# How big can an error be when we estimate something?

Often, when you make an estimation based on many assumptions, people say "There might be errors in all your assumptions, and the error on the result, being the sum of all these errors, is going to be huge".

In reality, errors compensate each others.  You might overestimate one variable, but will underestimate the next one. Unless you are biased, the error will grow like a drunken wanderer.

Say we want to estimate the number $N$ of something. Number of candies eaten by children in the world. Or piano tuners in Chicago. Or whatever.

To estimate $N$, we multiply estimated values $e_i$ of the factors which contribute to $N$, whose real (unknown) values is $a_i$. For estimating the candies, we might have the number of people in the world, fraction of children, sugar-producing crops and so on.

$N = a_1 \cdot a_2 \cdot ... \approx e_1 \cdot e_2 ...$

In the end, will compute our estimate by multiplying all $e_i$.

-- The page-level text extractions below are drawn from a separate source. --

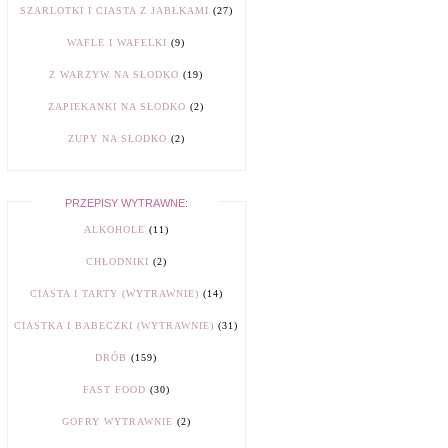
SZARLOTKI I CIASTA Z JABŁKAMI
(27)
WAFLE I WAFELKI
(9)
Z WARZYW NA SŁODKO
(19)
ZAPIEKANKI NA SŁODKO
(2)
ZUPY NA SŁODKO
(2)
PRZEPISY WYTRAWNE:
ALKOHOLE
(11)
CHŁODNIKI
(2)
CIASTA I TARTY (WYTRAWNIE)
(14)
CIASTKA I BABECZKI (WYTRAWNIE)
(31)
DRÓB
(159)
FAST FOOD
(30)
GOFRY WYTRAWNIE
(2)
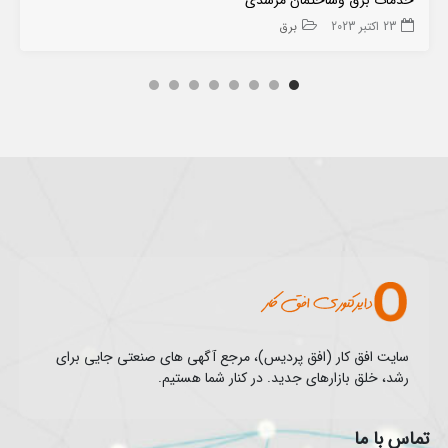
خدمات برق وساختمان مرشدی
23 اکتبر 2023
برق
سایت افق کار (افق پردیس)، مرجع آگهی های صنعتی جایی برای
رشد، خلق بازارهای جدید. در کنار شما هستیم.
تماس با ما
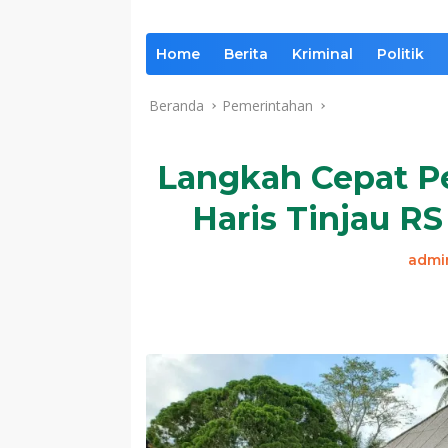
Home
Berita
Kriminal
Politik
Beranda
Pemerintahan
Langkah Cepat Pe
Haris Tinjau R
admi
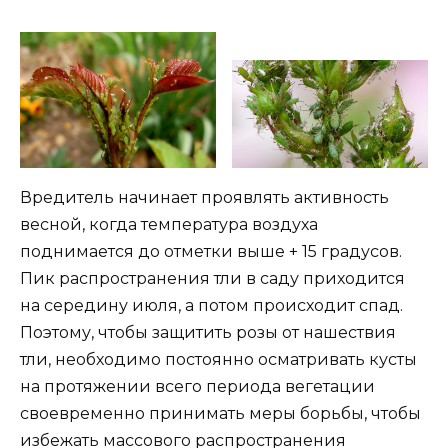
Вредитель начинает проявлять активность
весной, когда температура воздуха
поднимается до отметки выше + 15 градусов.
Пик распространения тли в саду приходится
на середину июля, а потом происходит спад.
Поэтому, чтобы защитить розы от нашествия
тли, необходимо постоянно осматривать кусты
на протяжении всего периода вегетации
своевременно принимать меры борьбы, чтобы
избежать массового распространения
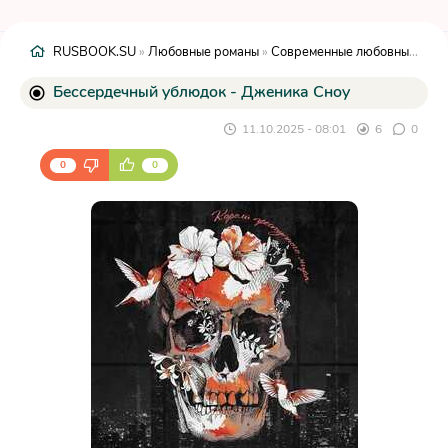
RUSBOOK.SU
»
Любовные романы
»
Современные любовные романы
Бессердечный ублюдок - Дженика Сноу
11.10.2025 - 08:01
6
0
0
0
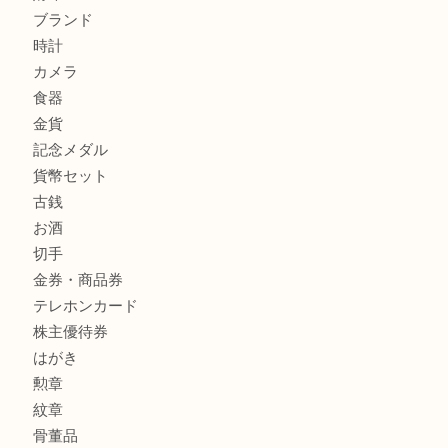
サルヴァトーレ フェラガモのチャーム付きネックレスを売
明石大久保店へ
商品カテゴリ
釣り具
釣具
全て
貴金属
宝石
金製品
銀製品
アタッシュケース
バッグ
財布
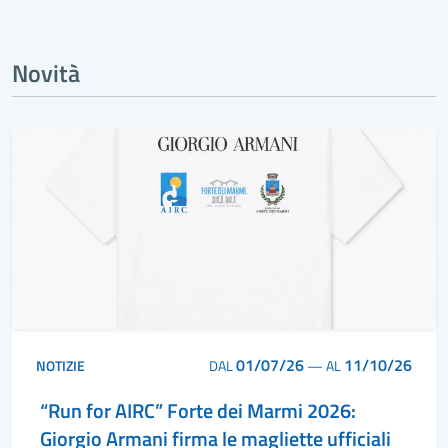
Novità
01/07/26
11/10/26
NOTIZIE
DAL
—
AL
“Run for AIRC” Forte dei Marmi 2026:
Giorgio Armani firma le magliette ufficiali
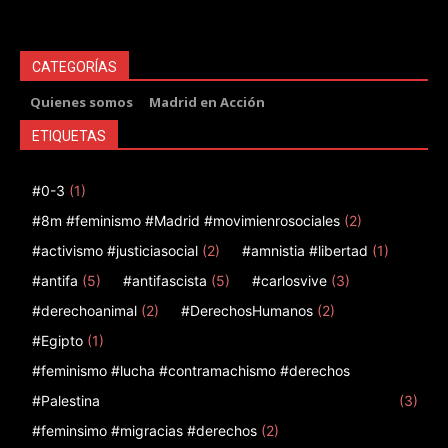
CATEGORÍAS
Quienes somos
Madrid en Acción
ETIQUETAS
#0-3
(1)
#8m #feminismo #Madrid #movimienrosociales
(2)
#activismo #justiciasocial
(2)
#amnistia #libertad
(1)
#antifa
(5)
#antifascista
(5)
#carlosvive
(3)
#derechoanimal
(2)
#DerechosHumanos
(2)
#Egipto
(1)
#feminismo #lucha #contramachismo #derechos
#Palestina
(3)
#feminsimo #migracias #derechos
(2)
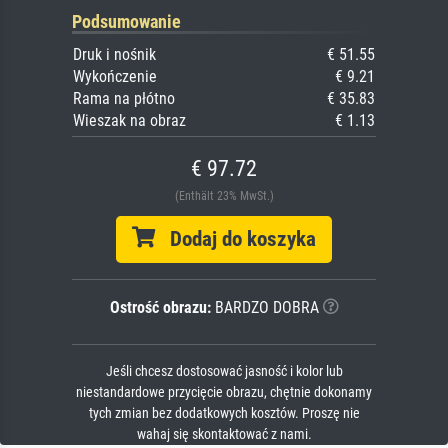
Podsumowanie
Druk i nośnik
€ 51.55
Wykończenie
€ 9.21
Rama na płótno
€ 35.83
Wieszak na obraz
€ 1.13
€ 97.72
(Enthält 23% MwSt.)
Dodaj do koszyka
Ostrość obrazu:
BARDZO DOBRA
Jeśli chcesz dostosować jasność i kolor lub
niestandardowe przycięcie obrazu, chętnie dokonamy
tych zmian bez dodatkowych kosztów. Proszę nie
wahaj się skontaktować z nami.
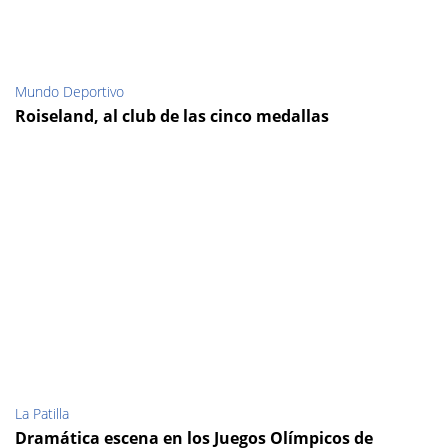
Mundo Deportivo
Roiseland, al club de las cinco medallas
La Patilla
Dramática escena en los Juegos Olímpicos de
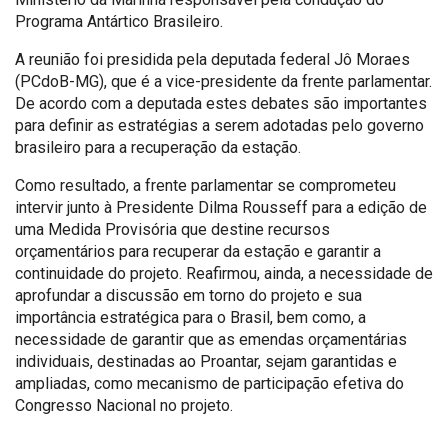
Programa Antártico Brasileiro.
A reunião foi presidida pela deputada federal Jô Moraes
(PCdoB-MG), que é a vice-presidente da frente parlamentar.
De acordo com a deputada estes debates são importantes
para definir as estratégias a serem adotadas pelo governo
brasileiro para a recuperação da estação.
Como resultado, a frente parlamentar se comprometeu
intervir junto à Presidente Dilma Rousseff para a edição de
uma Medida Provisória que destine recursos
orçamentários para recuperar da estação e garantir a
continuidade do projeto. Reafirmou, ainda, a necessidade de
aprofundar a discussão em torno do projeto e sua
importância estratégica para o Brasil, bem como, a
necessidade de garantir que as emendas orçamentárias
individuais, destinadas ao Proantar, sejam garantidas e
ampliadas, como mecanismo de participação efetiva do
Congresso Nacional no projeto.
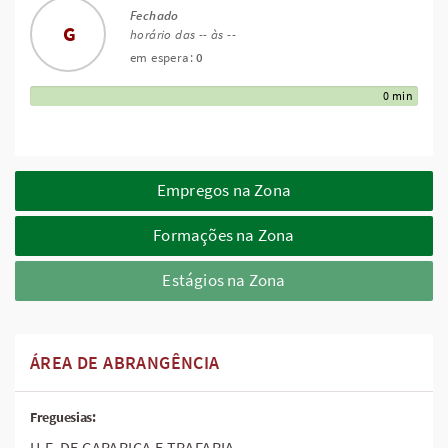
Fechado
G
horário das -- às --
em espera:
0
0 min
Empregos na Zona
Formações na Zona
Estágios na Zona
ÁREA DE ABRANGÊNCIA
Freguesias:
U.F. DE CAPARICA E TRAFARIA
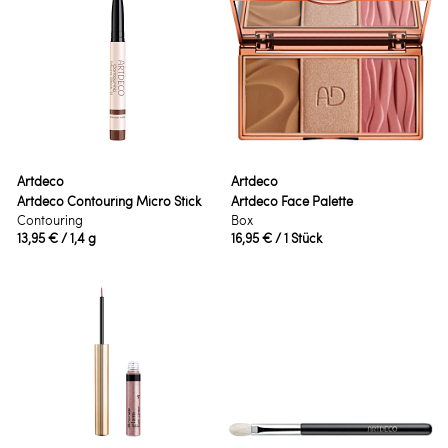
Artdeco
Artdeco
Artdeco Contouring Micro Stick
Artdeco Face Palette
Contouring
Box
13,95 €
/ 1,4 g
16,95 €
/ 1 Stück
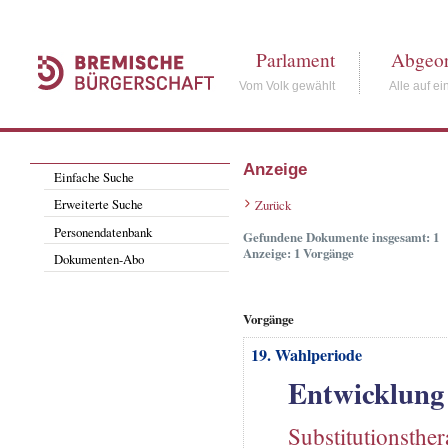
Parlament
Abgeor
Vom Volk gewählt
Alle auf ei
Anzeige
Einfache Suche
Erweiterte Suche
Zurück
Personendatenbank
Gefundene Dokumente insgesamt: 1
Anzeige: 1 Vorgänge
Dokumenten-Abo
Vorgänge
19. Wahlperiode
Entwicklung
Substitutionsther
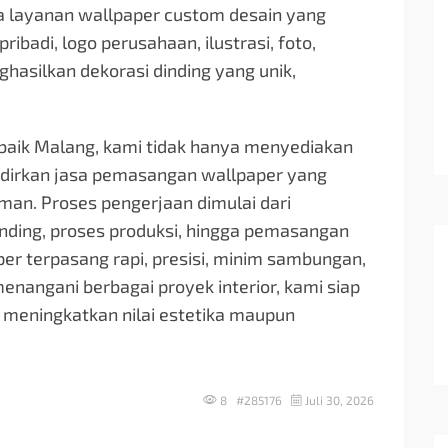
juga layanan wallpaper custom desain yang
adi, logo perusahaan, ilustrasi, foto,
asilkan dekorasi dinding yang unik,
rbaik Malang, kami tidak hanya menyediakan
hadirkan jasa pemasangan wallpaper yang
man. Proses pengerjaan dimulai dari
dinding, proses produksi, hingga pemasangan
aper terpasang rapi, presisi, minim sambungan,
nangani berbagai proyek interior, kami siap
meningkatkan nilai estetika maupun
8 #285176
Juli 30, 2026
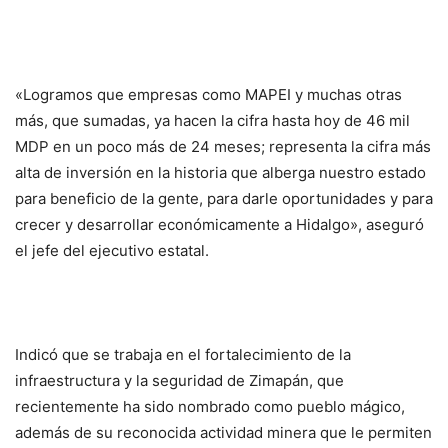
«Logramos que empresas como MAPEI y muchas otras
más, que sumadas, ya hacen la cifra hasta hoy de 46 mil
MDP en un poco más de 24 meses; representa la cifra más
alta de inversión en la historia que alberga nuestro estado
para beneficio de la gente, para darle oportunidades y para
crecer y desarrollar económicamente a Hidalgo», aseguró
el jefe del ejecutivo estatal.
Indicó que se trabaja en el fortalecimiento de la
infraestructura y la seguridad de Zimapán, que
recientemente ha sido nombrado como pueblo mágico,
además de su reconocida actividad minera que le permiten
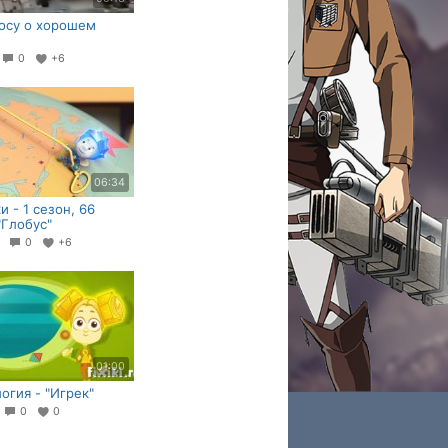
осу о хорошем
7
0
+6
06:34
и - 1 сезон, 66
"Глобус"
7
0
+6
01:00
огия - "Игрек"
1
0
0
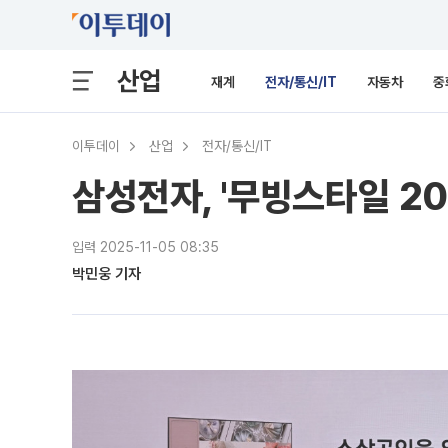
산업
재계
전자/통신/IT
자동차
중
이투데이
산업
전자/통신/IT
삼성전자, '무빙스타일 20
입력 2025-11-05 08:35
박민웅 기자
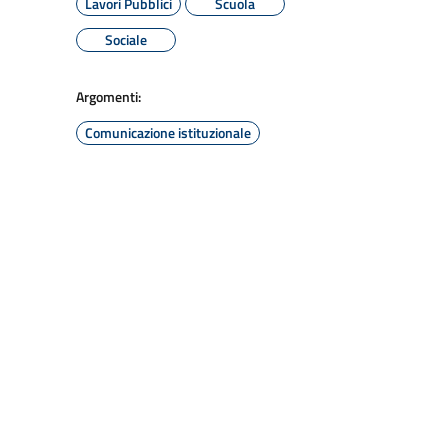
Lavori Pubblici
Scuola
Sociale
Argomenti:
Comunicazione istituzionale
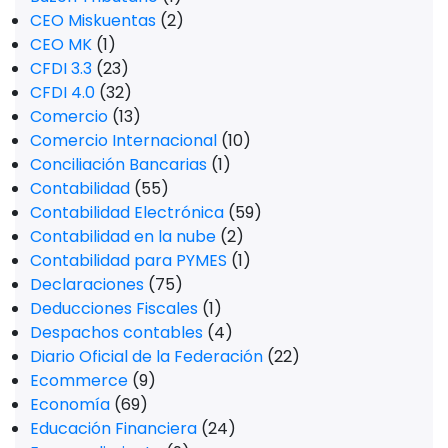
CEO Miskuentas
(2)
CEO MK
(1)
CFDI 3.3
(23)
CFDI 4.0
(32)
Comercio
(13)
Comercio Internacional
(10)
Conciliación Bancarias
(1)
Contabilidad
(55)
Contabilidad Electrónica
(59)
Contabilidad en la nube
(2)
Contabilidad para PYMES
(1)
Declaraciones
(75)
Deducciones Fiscales
(1)
Despachos contables
(4)
Diario Oficial de la Federación
(22)
Ecommerce
(9)
Economía
(69)
Educación Financiera
(24)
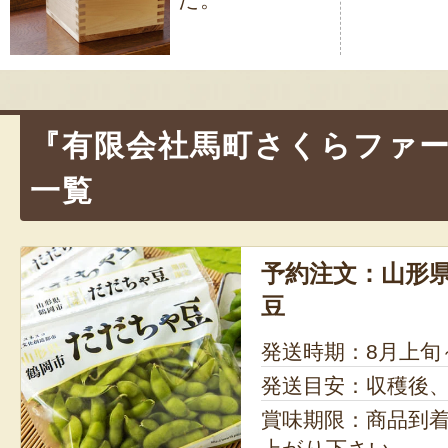
ビ
ゲ
ー
シ
『有限会社馬町さくらファ
ョ
一覧
ン
予約注文：山形県
豆
発送時期：8月上旬
発送目安：収穫後
賞味期限：商品到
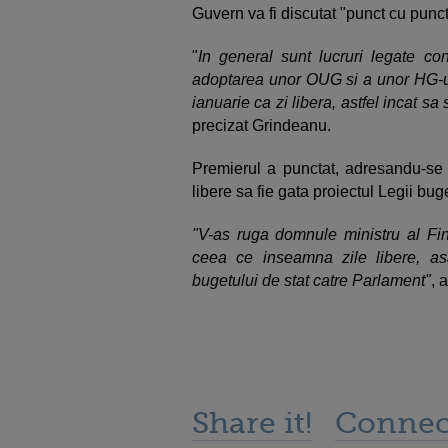
Guvern va fi discutat "punct cu punct
"
In general sunt lucruri legate con
adoptarea unor OUG si a unor HG-u
ianuarie ca zi libera, astfel incat sa 
precizat Grindeanu.
Premierul a punctat, adresandu-se m
libere sa fie gata proiectul Legii bug
"V-as ruga domnule ministru al Fin
ceea ce inseamna zile libere, a
bugetului de stat catre Parlament"
, 
Share it!
Connec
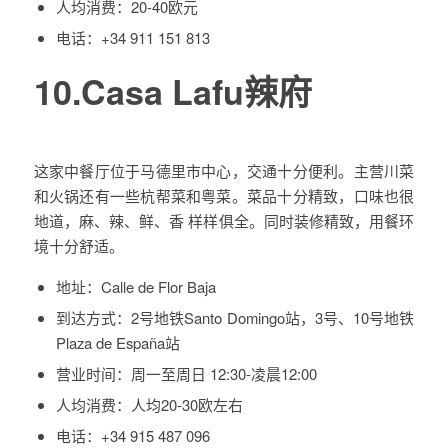
人均消费：
20-40欧元
电话：
+34 911 151 813
10.Casa Lafu辣府
这家中餐厅位于马德里市中心，交通十分便利。主营川菜
和火锅还有一些杭帮菜和粤菜。菜品十分精致，口味也很
地道，麻、辣、鲜、香 样样俱全。同时装修精致，用餐环
境十分舒适。
地址：
Calle de Flor Baja
到达方式：
2号地铁Santo Domingo站，3号、10号地铁
Plaza de España站
营业时间：
周一至周日 12:30-凌晨12:00
人均消费：
人均20-30欧左右
电话：
+34 915 487 096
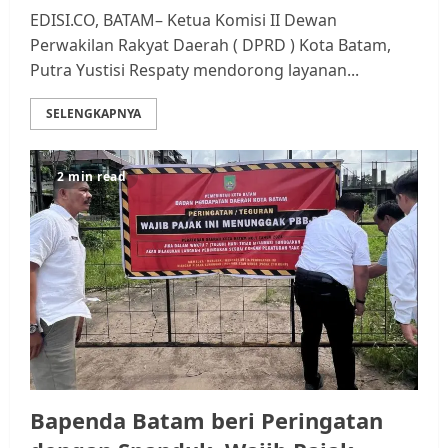
EDISI.CO, BATAM– Ketua Komisi II Dewan
Perwakilan Rakyat Daerah ( DPRD ) Kota Batam,
Putra Yustisi Respaty mendorong layanan...
SELENGKAPNYA
2 min read
Bapenda Batam beri Peringatan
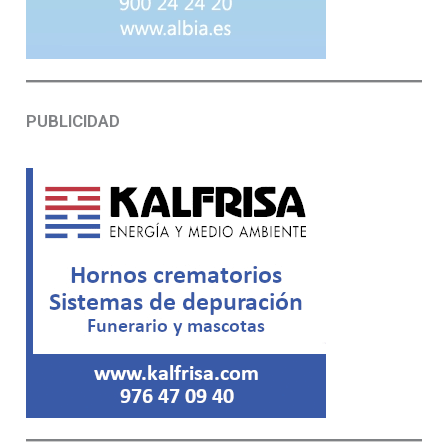
PUBLICIDAD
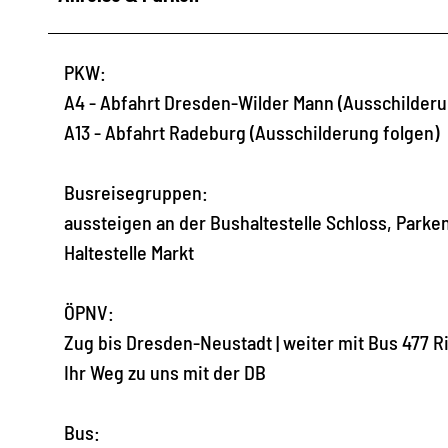
PKW:
A4 - Abfahrt Dresden-Wilder Mann (Ausschilderu
A13 - Abfahrt Radeburg (Ausschilderung folgen)
Busreisegruppen:
aussteigen an der Bushaltestelle Schloss, Park
Haltestelle Markt
ÖPNV:
Zug bis Dresden-Neustadt | weiter mit Bus 477 
Ihr Weg zu uns mit der DB
Bus:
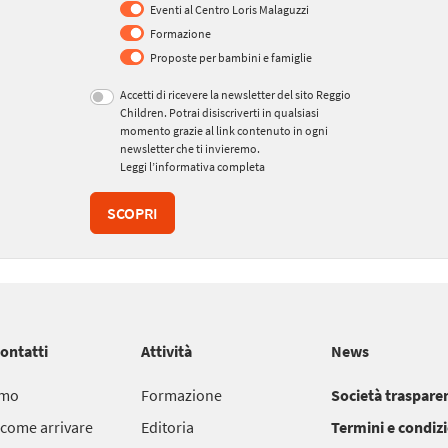
Eventi al Centro Loris Malaguzzi
Formazione
Proposte per bambini e famiglie
Accetti di ricevere la newsletter del sito Reggio
Children. Potrai disiscriverti in qualsiasi
momento grazie al link contenuto in ogni
newsletter che ti invieremo.
Leggi l’informativa completa
SCOPRI
contatti
Attività
News
amo
Formazione
Società traspare
 come arrivare
Editoria
Termini e condiz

Now, let's say that you are really bad in estimating, and you never get the right value. All $e_i$ are wrong by a factor 2 –sometimes your estimate $e_i$ is the double, sometimes is one half of the actual value $a_i$.

Now you do what any good engineer would have done before the advent of pocket calculator when had to multiply numbers –you sum logarithms:

$log(N) = \sum_i log(a_i) \approx \sum_i log(e_i)$

($\sum$ means "sum".) But we said your estimates are

$e_i = a_i \cdot random(2, 0.5)$

Or

$log(e_i) = log(a_i) + random(+1, -1)$

Approximating $log(2)$ to $1$.

This allows us to separate the errors from the estimates and write

$log(N) \approx \sum log(a_i) + \sum random(+1, -1)$

$log(N) \approx log(N) + log(\sigma_{final})$

where $\sigma_{final}$ is the error you'll get at the end of the estimate.

The logarithm of the final error, $\sigma_{final}$ , actually diffuses quite slowly. Like drunken wanderers who can only walk on a line, will make one step in one direction, than two steps in the opposite direction, and so on. After $S$ steps, 70% of those drunken wanderers are on average no more than $\sqrt{S}$ steps away from their starting point.

This means that 70% of the times the log of your estimation error is not bigger than $\sqrt{S}*log(\sigma)$, where $\sigma$ is the average (estimated) error factor, which we initially assumed to be 2. Or

$\sigma_{final} = \sigma^{\sqrt{S}}$

With $S$ number of assumptions you made, $\sigma$ the average error for each factor, $\sigma_{final}$ the final estimation error.